Rapid economic growth and urbanisation are challenging the internal balance in Nigeria, with the national government and local authorities often struggling to keep up with the rapid pace of change. The lack of extensive social care and basic infrastructure is a well-known problem. Moreover, being a member of the middle-class is already an achievement in a country where an estimated 84% of the total population live on just US$2 a day, according to UNESCO (EFA Global Monitoring Report 2011, page 273 Table 1, UNESCO).
In urban centres like Lagos, regular power cuts cost people and businesses time and money, and the same is true for transportation, waste management and access to clean water. This is where private companies come into the picture, with CSR programmes playing a key role. They are able to help where the government has failed and can make a lasting difference to communities.

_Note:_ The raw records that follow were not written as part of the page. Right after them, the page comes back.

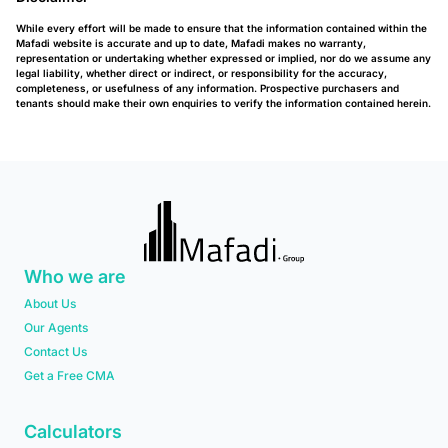
While every effort will be made to ensure that the information contained within the
Mafadi website is accurate and up to date, Mafadi makes no warranty,
representation or undertaking whether expressed or implied, nor do we assume any
legal liability, whether direct or indirect, or responsibility for the accuracy,
completeness, or usefulness of any information. Prospective purchasers and
tenants should make their own enquiries to verify the information contained herein.
Who we are
About Us
Our Agents
Contact Us
Get a Free CMA
Calculators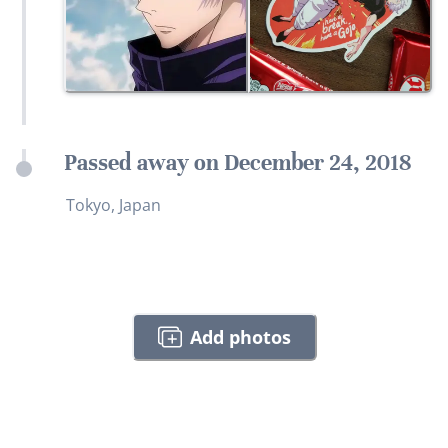
Passed away on December 24, 2018
Tokyo, Japan
Add photos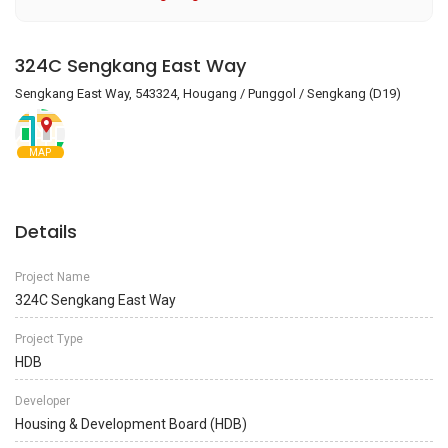
324C Sengkang East Way
Sengkang East Way, 543324, Hougang / Punggol / Sengkang (D19)
MAP
Details
Project Name
324C Sengkang East Way
Project Type
HDB
Developer
Housing & Development Board (HDB)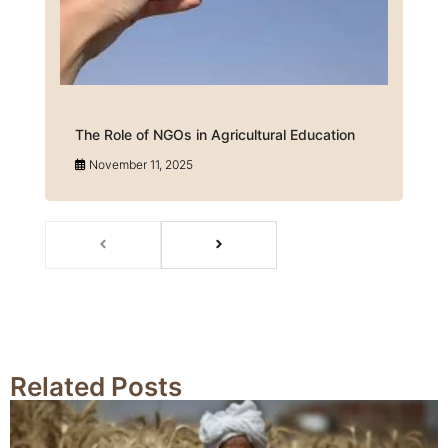
The Role of NGOs in Agricultural Education
November 11, 2025
Related Posts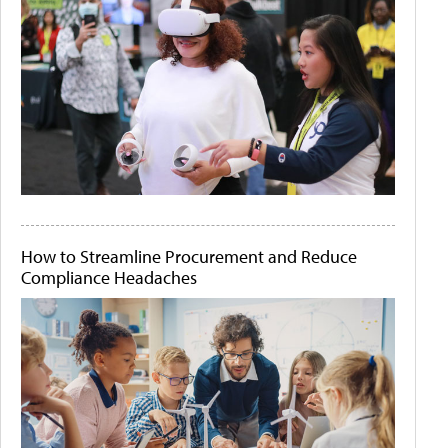
How to Streamline Procurement and Reduce
Compliance Headaches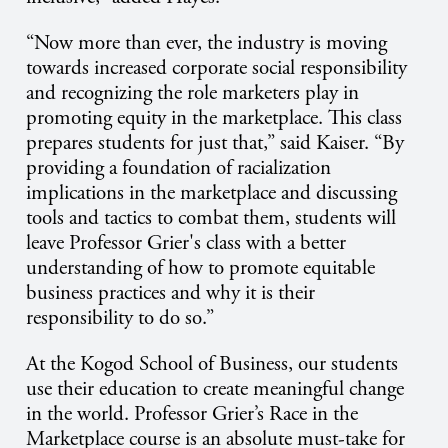
“Now more than ever, the industry is moving
towards increased corporate social responsibility
and recognizing the role marketers play in
promoting equity in the marketplace. This class
prepares students for just that,” said Kaiser. “By
providing a foundation of racialization
implications in the marketplace and discussing
tools and tactics to combat them, students will
leave Professor Grier's class with a better
understanding of how to promote equitable
business practices and why it is their
responsibility to do so.”
At the Kogod School of Business, our students
use their education to create meaningful change
in the world. Professor Grier’s Race in the
Marketplace course is an absolute must-take for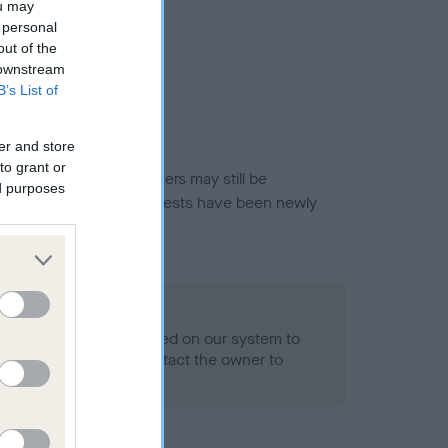
ou may
 personal
out of the
 downstream
B’s List of
er and store
to grant or
or this breed, and owners may still be
ed purposes
et current guidance if tests have been newly
 Record Held
alth result is not recorded on our system to
h Standard. Please contact the owner to
ned.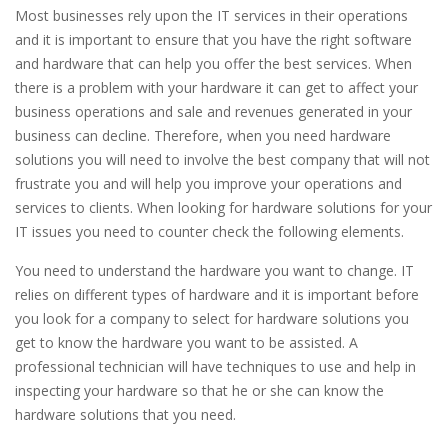
Most businesses rely upon the IT services in their operations
and it is important to ensure that you have the right software
and hardware that can help you offer the best services. When
there is a problem with your hardware it can get to affect your
business operations and sale and revenues generated in your
business can decline. Therefore, when you need hardware
solutions you will need to involve the best company that will not
frustrate you and will help you improve your operations and
services to clients. When looking for hardware solutions for your
IT issues you need to counter check the following elements.
You need to understand the hardware you want to change. IT
relies on different types of hardware and it is important before
you look for a company to select for hardware solutions you
get to know the hardware you want to be assisted. A
professional technician will have techniques to use and help in
inspecting your hardware so that he or she can know the
hardware solutions that you need.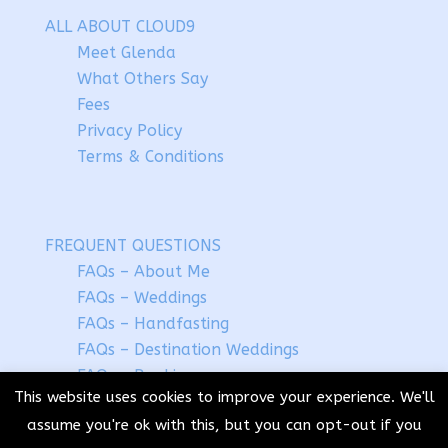
ALL ABOUT CLOUD9
Meet Glenda
What Others Say
Fees
Privacy Policy
Terms & Conditions
FREQUENT QUESTIONS
FAQs – About Me
FAQs – Weddings
FAQs – Handfasting
FAQs – Destination Weddings
FAQs – Booking
This website uses cookies to improve your experience. We'll
assume you're ok with this, but you can opt-out if you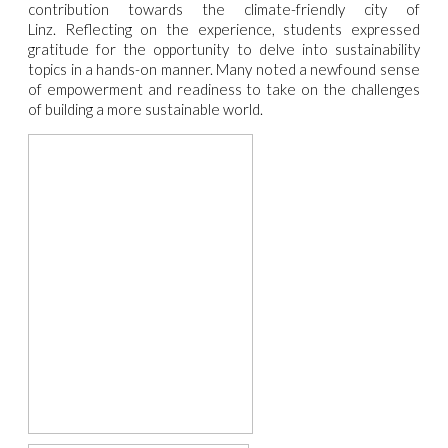
contribution towards the climate-friendly city of
Linz.
Reflecting on the experience, students expressed
gratitude for the opportunity to delve into sustainability
topics in a hands-on manner. Many noted a newfound sense
of empowerment and readiness to take on the challenges
of building a more sustainable world.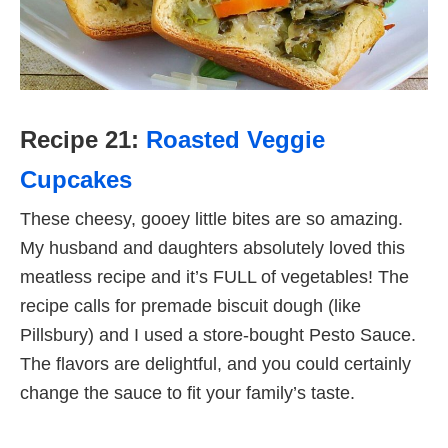
Recipe 21:
Roasted Veggie
Cupcakes
These cheesy, gooey little bites are so amazing.
My husband and daughters absolutely loved this
meatless recipe and it’s FULL of vegetables! The
recipe calls for premade biscuit dough (like
Pillsbury) and I used a store-bought Pesto Sauce.
The flavors are delightful, and you could certainly
change the sauce to fit your family’s taste.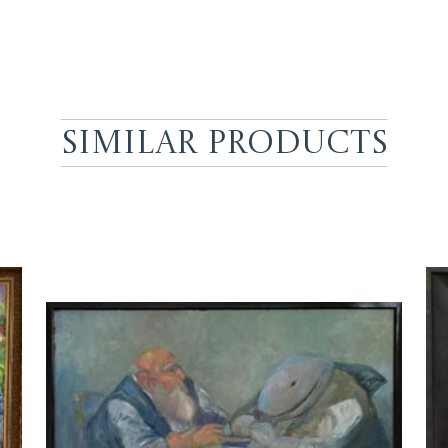
Similar Products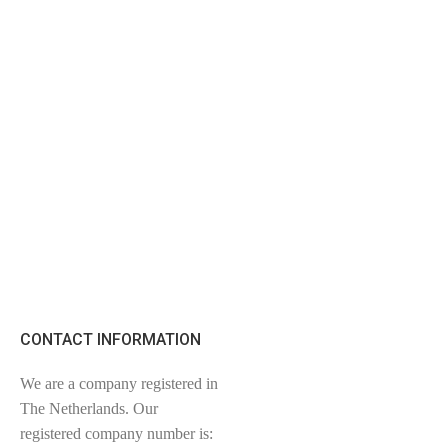
CONTACT INFORMATION
We are a company registered in
The Netherlands. Our
registered company number is: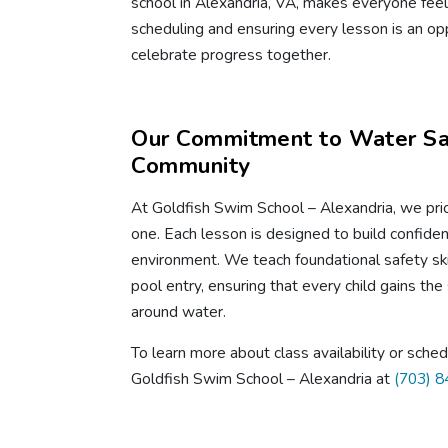
school in Alexandria, VA, makes everyone feel 
scheduling and ensuring every lesson is an opp
celebrate progress together.
Our Commitment to Water Saf
Community
At Goldfish Swim School – Alexandria, we prio
one. Each lesson is designed to build confidenc
environment. We teach foundational safety skil
pool entry, ensuring that every child gains the 
around water.
To learn more about class availability or sche
Goldfish Swim School – Alexandria at
(703) 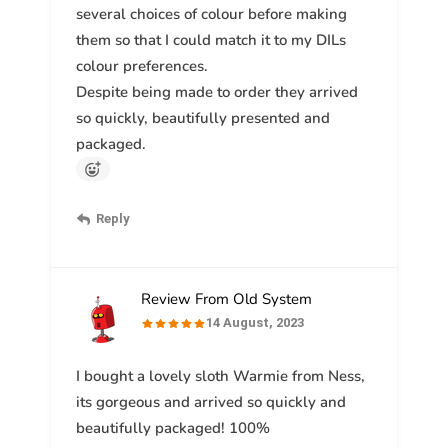
several choices of colour before making
them so that I could match it to my DILs
colour preferences.
Despite being made to order they arrived
so quickly, beautifully presented and
packaged.
Reply
Review From Old System
14 August, 2023
I bought a lovely sloth Warmie from Ness,
its gorgeous and arrived so quickly and
beautifully packaged! 100%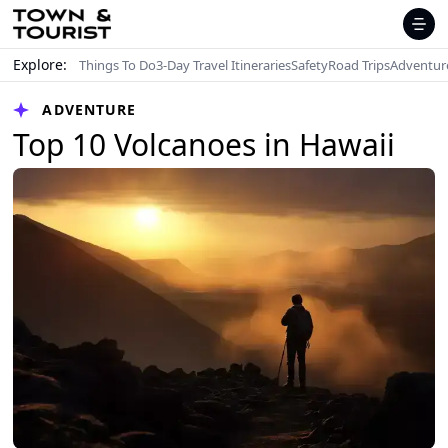
Explore:
Things To Do
3-Day Travel Itineraries
Safety
Road Trips
Adventur
ADVENTURE
Top 10 Volcanoes in Hawaii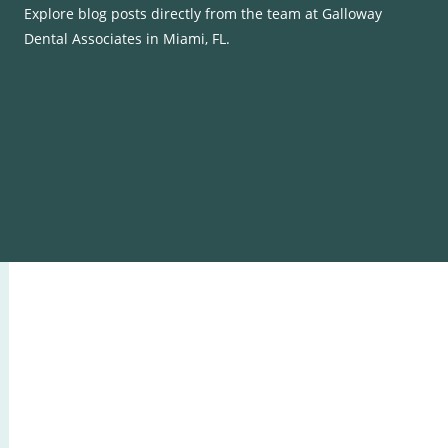
Explore blog posts directly from the team at Galloway
Dental Associates in Miami, FL.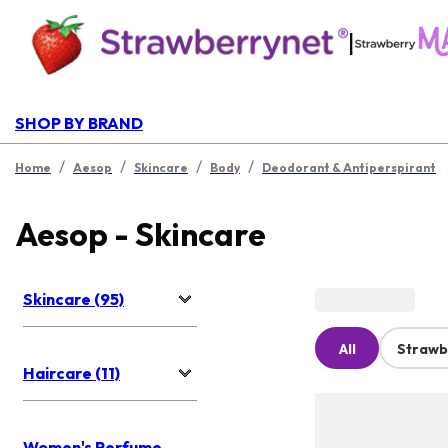
|
SHOP BY BRAND
/
/
/
/
Home
Aesop
Skincare
Body
Deodorant & Antiperspirant
Aesop - Skincare
Skincare (95)
All
Strawb
Haircare (11)
Women's Perfume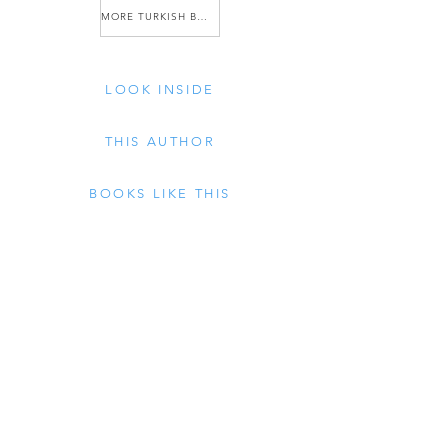
MORE TURKISH BOOKS
LOOK INSIDE
THIS AUTHOR
BOOKS LIKE THIS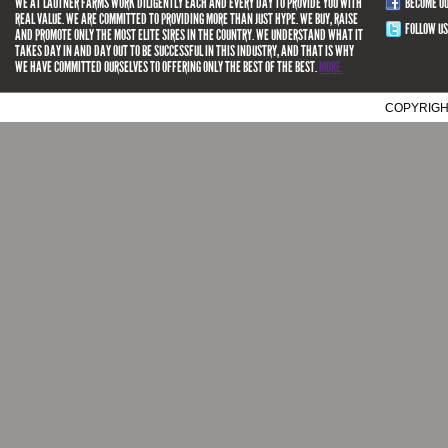
WE AT LAUTNER FARMS WORK DILIGENTLY EACH AND EVERY DAY TO PROVIDE YOU WITH
BECOME O
REAL VALUE. WE ARE COMMITTED TO PROVIDING MORE THAN JUST HYPE. WE BUY, RAISE
FOLLOW US
AND PROMOTE ONLY THE MOST ELITE SIRES IN THE COUNTRY. WE UNDERSTAND WHAT IT
TAKES DAY IN AND DAY OUT TO BE SUCCESSFUL IN THIS INDUSTRY, AND THAT IS WHY
WE HAVE COMMITTED OURSELVES TO OFFERING ONLY THE BEST OF THE BEST.
MORE.
COPYRIGH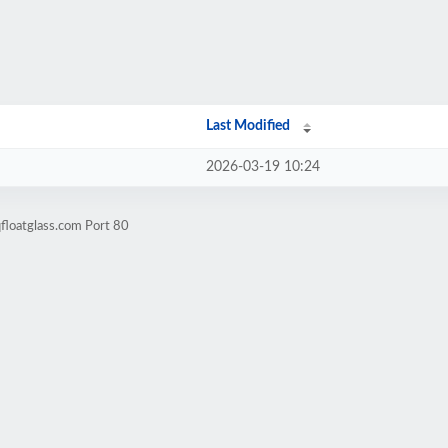
Last Modified
2026-03-19 10:24
floatglass.com Port 80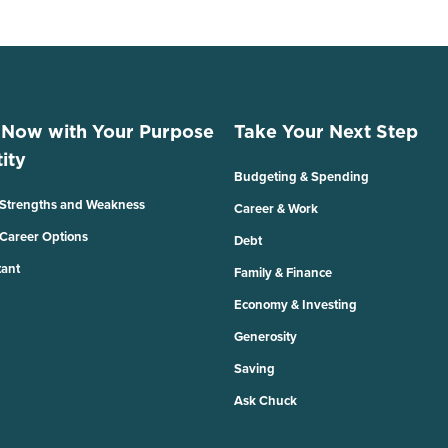
 Now with Your Purpose
Take Your Next Step
ity
Budgeting & Spending
 Strengths and Weakness
Career & Work
 Career Options
Debt
tant
Family & Finance
Economy & Investing
Generosity
Saving
Ask Chuck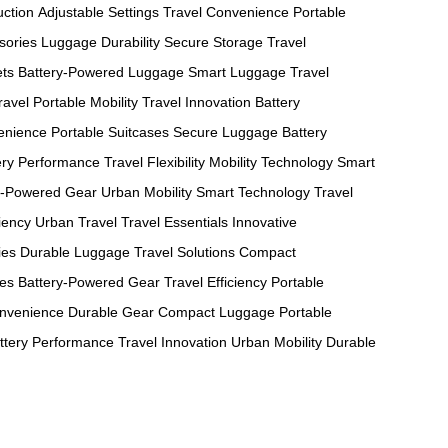
uction
Adjustable Settings
Travel Convenience
Portable
sories
Luggage Durability
Secure Storage
Travel
ets
Battery-Powered Luggage
Smart Luggage
Travel
ravel
Portable Mobility
Travel Innovation
Battery
enience
Portable Suitcases
Secure Luggage
Battery
ery Performance
Travel Flexibility
Mobility Technology
Smart
y-Powered Gear
Urban Mobility
Smart Technology
Travel
ciency
Urban Travel
Travel Essentials
Innovative
ies
Durable Luggage
Travel Solutions
Compact
ses
Battery-Powered Gear
Travel Efficiency
Portable
onvenience
Durable Gear
Compact Luggage
Portable
ttery Performance
Travel Innovation
Urban Mobility
Durable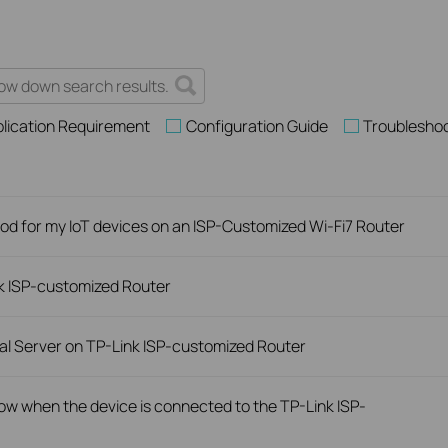
lication Requirement
Configuration Guide
Troublesho
d for my IoT devices on an ISP-Customized Wi-Fi7 Router
nk ISP-customized Router
ual Server on TP-Link ISP-customized Router
slow when the device is connected to the TP-Link ISP-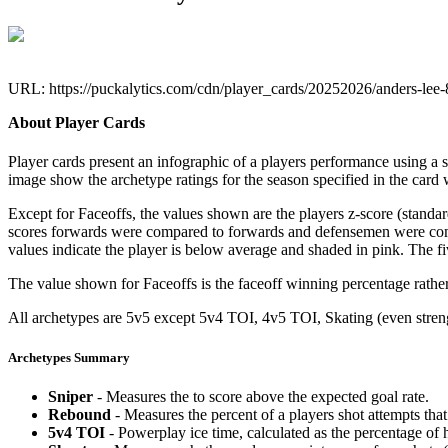
URL: https://puckalytics.com/cdn/player_cards/20252026/anders-lee
About Player Cards
Player cards present an infographic of a players performance using a
image show the archetype ratings for the season specified in the card w
Except for Faceoffs, the values shown are the players z-score (standar
scores forwards were compared to forwards and defensemen were compa
values indicate the player is below average and shaded in pink. The fi
The value shown for Faceoffs is the faceoff winning percentage rathe
All archetypes are 5v5 except 5v4 TOI, 4v5 TOI, Skating (even strengt
Archetypes Summary
Sniper
- Measures the to score above the expected goal rate.
Rebound
- Measures the percent of a players shot attempts th
5v4 TOI
- Powerplay ice time, calculated as the percentage of h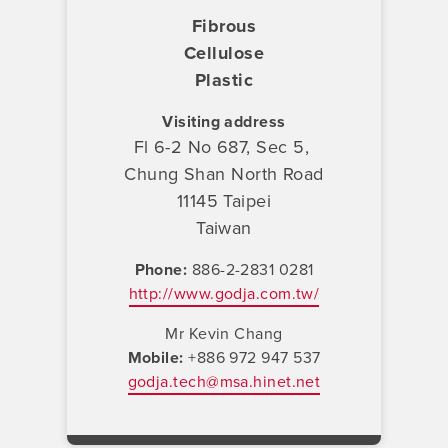
Fibrous
Cellulose
Plastic
Visiting address
Fl 6-2 No 687, Sec 5,
Chung Shan North Road
11145 Taipei
Taiwan
Phone
886-2-2831 0281
http://www.godja.com.tw/
Mr Kevin Chang
Mobile
+886 972 947 537
godja.tech@msa.hinet.net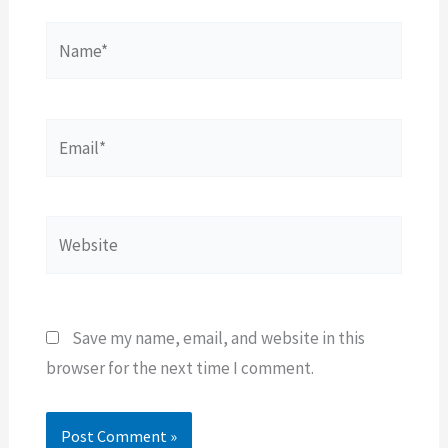
Name*
Email*
Website
Save my name, email, and website in this
browser for the next time I comment.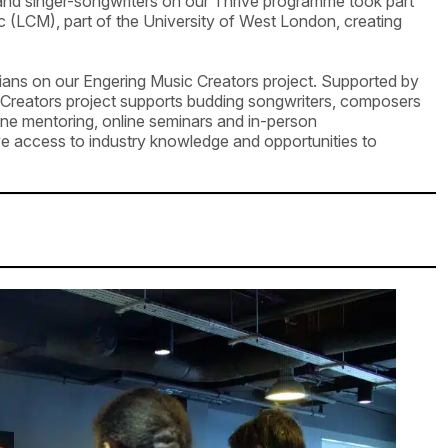
nd singer-songwriters on our Thrive programme took part
 (LCM), part of the University of West London, creating
icians on our Engering Music Creators project. Supported by
 Creators project supports budding songwriters, composers
e mentoring, online seminars and in-person
ve access to industry knowledge and opportunities to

CSR programmes can also directly feed into a company’s corporate image and can result in improved brand equity, particularly when a company has a few iconic brands in its portfolio. However, it remains difficult to assess the impact of CSR specifically on overall brand equity as it is generally not tied to a specific product but to the organisation as a whole. That said, it is typically true that the more a company talks about its CSR endeavours, the more it makes itself visible to the community. This can, in turn, eventually benefit retail sales. Consumers are more likely to remember the manufacturer of a particular product if it has funded a local school or helped dig a borehole for the community.
It is fair to say that brand equity and CSR go hand in hand, especially in emerging markets. A company selling goods on a massive scale is increasingly expected to give something back to the community. Not to do so could be used against a company by its “more caring” competitors if they are seen to be more socially responsible.
In Nigeria, CSR represents a way for companies to win the hearts and minds of local communities, as well as to better understand the local culture and its specific needs. Several companies have already found considerable success with this strategy.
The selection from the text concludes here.